* What the task asks:
Every line below from the one with "конфиденциальности." through the one with "スに入るプレーも一般的です。選手がレーンをまたいで移" should be retyped exactly, both ends included; no other lines and no pictures.

* Information given:
***

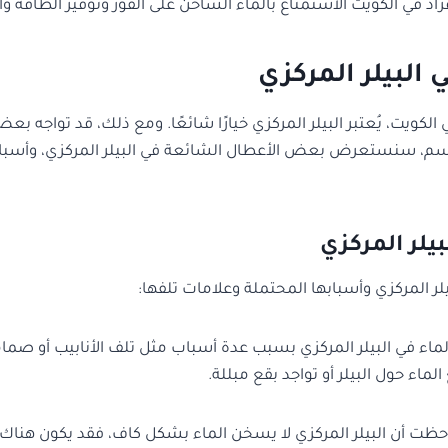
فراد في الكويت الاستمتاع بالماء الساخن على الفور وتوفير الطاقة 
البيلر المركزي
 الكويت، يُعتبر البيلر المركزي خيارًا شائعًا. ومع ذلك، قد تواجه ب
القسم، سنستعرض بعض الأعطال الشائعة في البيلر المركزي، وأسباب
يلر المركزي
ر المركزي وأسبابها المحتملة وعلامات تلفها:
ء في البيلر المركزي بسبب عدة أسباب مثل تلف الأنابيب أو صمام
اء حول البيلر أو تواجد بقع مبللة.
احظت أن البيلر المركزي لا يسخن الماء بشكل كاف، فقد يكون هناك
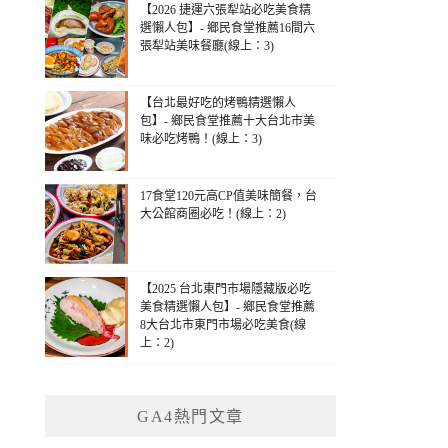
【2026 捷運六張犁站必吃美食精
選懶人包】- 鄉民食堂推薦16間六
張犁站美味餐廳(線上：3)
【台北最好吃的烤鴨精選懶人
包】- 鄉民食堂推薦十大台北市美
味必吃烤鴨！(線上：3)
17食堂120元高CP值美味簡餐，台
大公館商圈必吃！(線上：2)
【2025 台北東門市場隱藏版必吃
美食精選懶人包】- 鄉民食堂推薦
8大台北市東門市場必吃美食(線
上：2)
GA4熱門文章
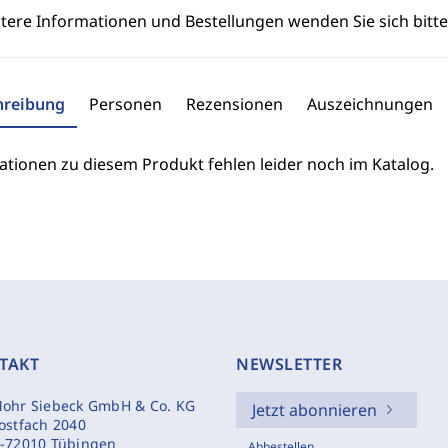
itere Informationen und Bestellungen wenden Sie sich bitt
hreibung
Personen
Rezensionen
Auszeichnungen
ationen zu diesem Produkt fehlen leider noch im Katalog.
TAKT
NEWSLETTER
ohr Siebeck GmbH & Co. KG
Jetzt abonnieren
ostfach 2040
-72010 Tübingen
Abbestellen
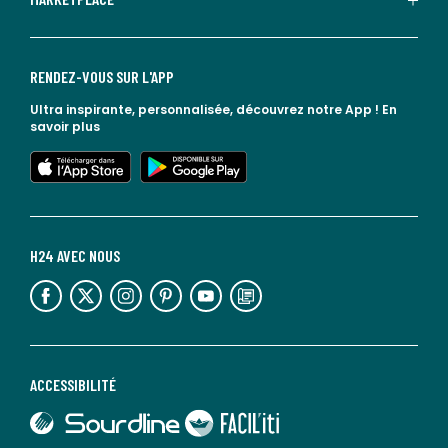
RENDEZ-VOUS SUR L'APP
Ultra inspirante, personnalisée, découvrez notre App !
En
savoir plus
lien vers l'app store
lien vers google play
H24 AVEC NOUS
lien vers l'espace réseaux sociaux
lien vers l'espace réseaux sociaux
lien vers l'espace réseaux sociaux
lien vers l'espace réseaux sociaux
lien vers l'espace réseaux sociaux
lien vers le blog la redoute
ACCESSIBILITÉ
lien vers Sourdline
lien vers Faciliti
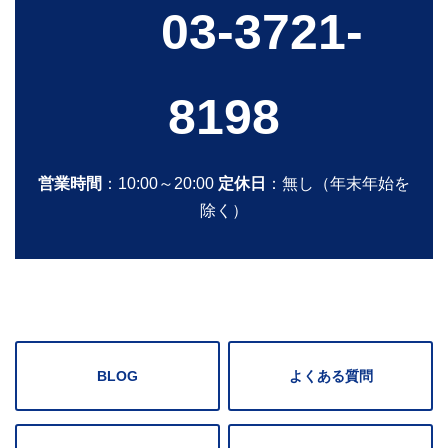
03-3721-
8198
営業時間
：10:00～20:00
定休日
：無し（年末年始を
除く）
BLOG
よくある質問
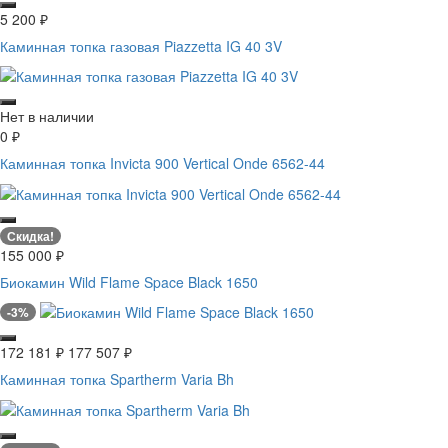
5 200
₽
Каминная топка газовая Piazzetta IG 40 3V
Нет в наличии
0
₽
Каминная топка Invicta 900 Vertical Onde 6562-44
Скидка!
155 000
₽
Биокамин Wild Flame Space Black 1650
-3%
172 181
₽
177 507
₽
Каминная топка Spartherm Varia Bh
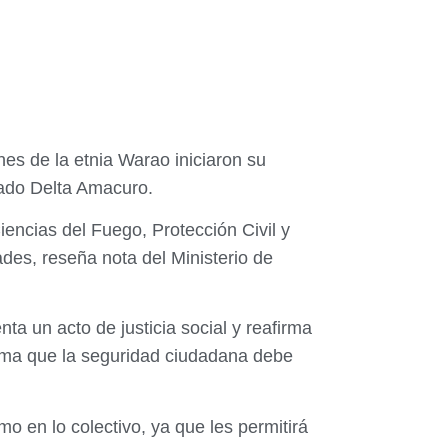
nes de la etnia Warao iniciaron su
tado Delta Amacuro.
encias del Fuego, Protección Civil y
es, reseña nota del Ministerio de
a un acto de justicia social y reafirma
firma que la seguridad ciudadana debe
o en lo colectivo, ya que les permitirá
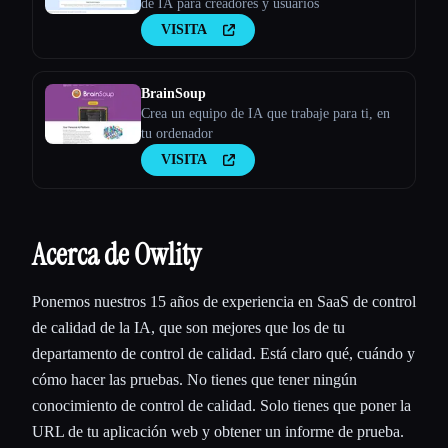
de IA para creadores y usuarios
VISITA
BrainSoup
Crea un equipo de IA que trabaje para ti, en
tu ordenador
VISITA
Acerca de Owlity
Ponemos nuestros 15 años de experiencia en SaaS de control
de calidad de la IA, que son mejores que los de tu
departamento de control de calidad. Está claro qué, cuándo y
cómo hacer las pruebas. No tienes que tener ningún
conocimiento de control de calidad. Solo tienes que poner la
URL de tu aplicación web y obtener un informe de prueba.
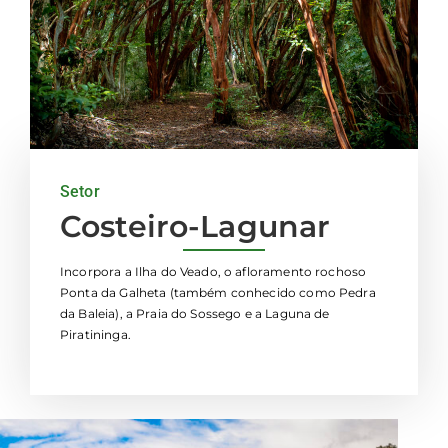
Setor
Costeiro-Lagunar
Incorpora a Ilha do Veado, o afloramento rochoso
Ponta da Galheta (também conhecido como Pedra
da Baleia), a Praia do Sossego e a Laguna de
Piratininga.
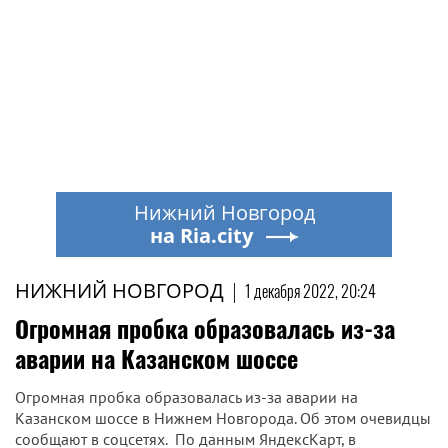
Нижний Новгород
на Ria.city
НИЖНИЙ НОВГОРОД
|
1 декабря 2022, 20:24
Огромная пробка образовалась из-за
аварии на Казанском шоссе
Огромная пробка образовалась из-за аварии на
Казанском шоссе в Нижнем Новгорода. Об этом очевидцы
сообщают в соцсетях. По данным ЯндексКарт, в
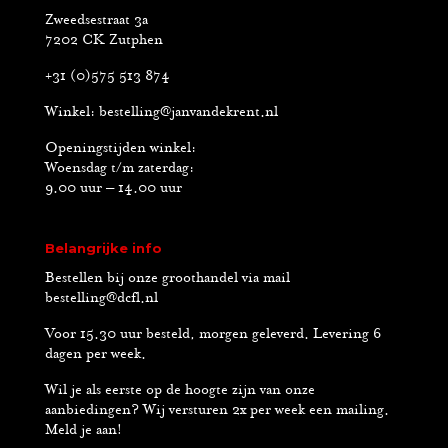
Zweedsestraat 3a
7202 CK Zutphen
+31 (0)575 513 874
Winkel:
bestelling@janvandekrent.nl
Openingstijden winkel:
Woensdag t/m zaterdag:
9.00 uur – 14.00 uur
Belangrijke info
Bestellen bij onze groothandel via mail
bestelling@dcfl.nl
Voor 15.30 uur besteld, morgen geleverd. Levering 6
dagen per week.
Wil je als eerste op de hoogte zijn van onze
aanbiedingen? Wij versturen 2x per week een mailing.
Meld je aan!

***

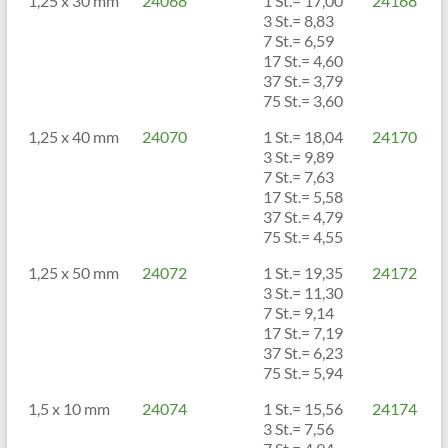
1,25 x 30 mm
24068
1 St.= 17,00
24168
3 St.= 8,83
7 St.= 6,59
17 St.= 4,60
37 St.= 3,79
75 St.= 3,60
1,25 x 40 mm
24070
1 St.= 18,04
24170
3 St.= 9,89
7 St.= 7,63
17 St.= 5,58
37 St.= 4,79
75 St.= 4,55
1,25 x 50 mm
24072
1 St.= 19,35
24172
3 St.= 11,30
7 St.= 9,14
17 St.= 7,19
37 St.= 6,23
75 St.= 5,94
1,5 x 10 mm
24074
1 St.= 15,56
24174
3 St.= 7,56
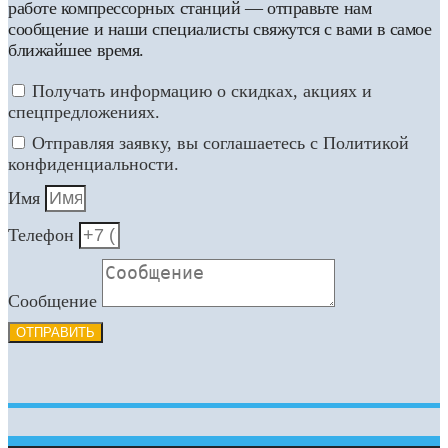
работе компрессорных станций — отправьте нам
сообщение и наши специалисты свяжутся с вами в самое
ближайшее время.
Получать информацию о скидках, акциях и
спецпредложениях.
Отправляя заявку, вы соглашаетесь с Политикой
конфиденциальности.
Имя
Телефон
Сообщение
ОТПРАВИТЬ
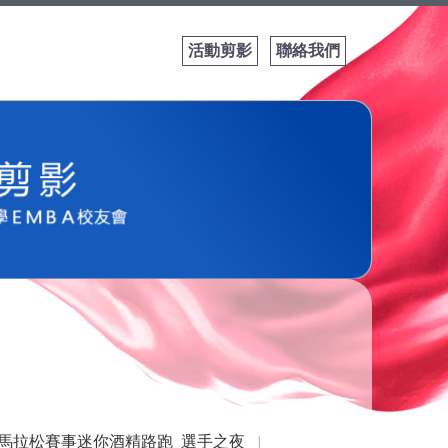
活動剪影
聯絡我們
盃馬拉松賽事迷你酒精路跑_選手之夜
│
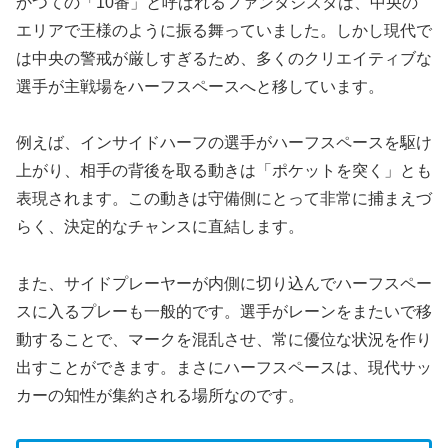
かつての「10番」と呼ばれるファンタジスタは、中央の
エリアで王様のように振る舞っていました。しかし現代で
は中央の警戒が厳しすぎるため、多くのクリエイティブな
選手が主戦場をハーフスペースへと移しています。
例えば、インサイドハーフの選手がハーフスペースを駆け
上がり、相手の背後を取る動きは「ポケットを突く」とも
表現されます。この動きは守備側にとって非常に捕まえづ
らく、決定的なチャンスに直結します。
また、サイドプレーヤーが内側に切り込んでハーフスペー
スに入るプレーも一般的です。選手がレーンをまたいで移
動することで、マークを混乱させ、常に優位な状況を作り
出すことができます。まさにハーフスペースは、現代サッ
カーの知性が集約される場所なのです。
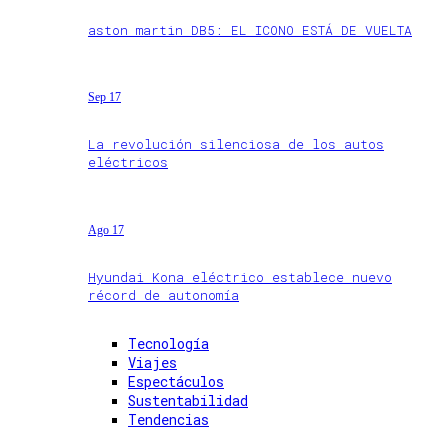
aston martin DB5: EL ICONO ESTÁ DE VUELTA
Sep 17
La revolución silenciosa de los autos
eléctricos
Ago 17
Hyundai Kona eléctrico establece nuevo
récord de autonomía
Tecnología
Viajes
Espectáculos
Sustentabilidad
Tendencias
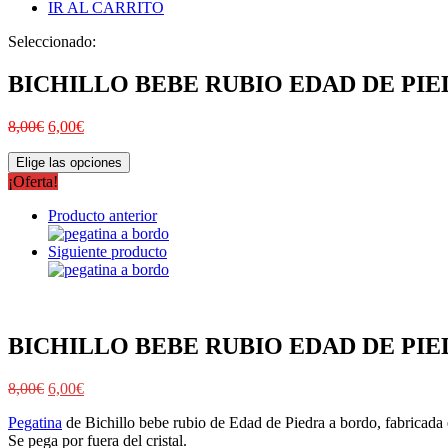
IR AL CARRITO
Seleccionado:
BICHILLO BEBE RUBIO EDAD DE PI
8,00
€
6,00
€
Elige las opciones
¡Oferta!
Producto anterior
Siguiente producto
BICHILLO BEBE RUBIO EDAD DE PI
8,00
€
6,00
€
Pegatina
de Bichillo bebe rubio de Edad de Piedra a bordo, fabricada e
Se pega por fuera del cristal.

***

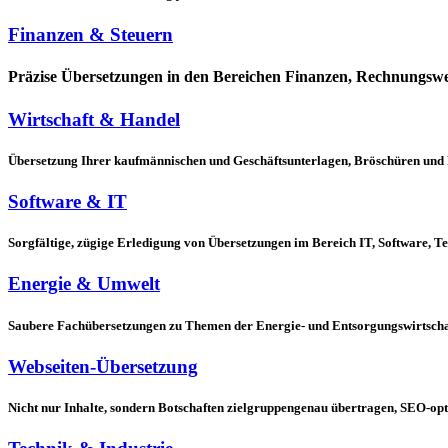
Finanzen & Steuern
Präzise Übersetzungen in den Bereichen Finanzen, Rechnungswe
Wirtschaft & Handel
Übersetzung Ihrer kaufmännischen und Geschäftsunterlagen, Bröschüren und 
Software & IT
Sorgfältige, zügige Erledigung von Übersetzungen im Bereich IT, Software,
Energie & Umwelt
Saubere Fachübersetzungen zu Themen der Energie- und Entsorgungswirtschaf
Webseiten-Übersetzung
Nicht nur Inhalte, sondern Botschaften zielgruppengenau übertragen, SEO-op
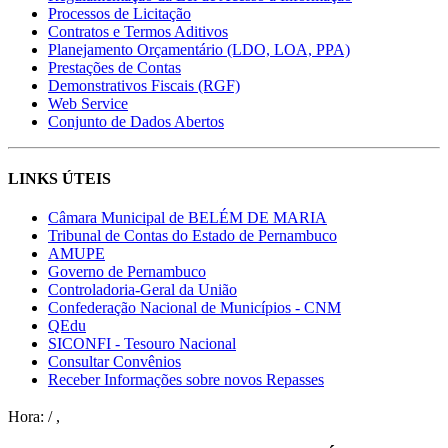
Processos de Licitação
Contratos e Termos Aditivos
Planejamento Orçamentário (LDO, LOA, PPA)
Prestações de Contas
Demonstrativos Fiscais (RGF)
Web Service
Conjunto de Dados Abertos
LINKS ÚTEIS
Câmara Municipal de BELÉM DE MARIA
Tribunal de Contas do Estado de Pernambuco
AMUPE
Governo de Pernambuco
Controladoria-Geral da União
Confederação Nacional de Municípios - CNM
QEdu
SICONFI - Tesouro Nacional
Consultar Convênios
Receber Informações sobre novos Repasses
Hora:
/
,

***

* Written reply:
конфиденциальности.
Имя
Телефон
Сообщение
ОТПРАВИТЬ
活動剪影
聯絡我們
盃馬拉松賽事迷你酒精路跑_選手之夜
│
かつての「10番」と呼ばれるファンタジスタは、中央の
エリアで王様のように振る舞っていました。しかし現代で
は中央の警戒が厳しすぎるため、多くのクリエイティブな
選手が主戦場をハーフスペースへと移しています。
例えば、インサイドハーフの選手がハーフスペースを駆け
上がり、相手の背後を取る動きは「ポケットを突く」とも
表現されます。この動きは守備側にとって非常に捕まえづ
らく、決定的なチャンスに直結します。
また、サイドプレーヤーが内側に切り込んでハーフスペー
スに入るプレーも一般的です。選手がレーンをまたいで移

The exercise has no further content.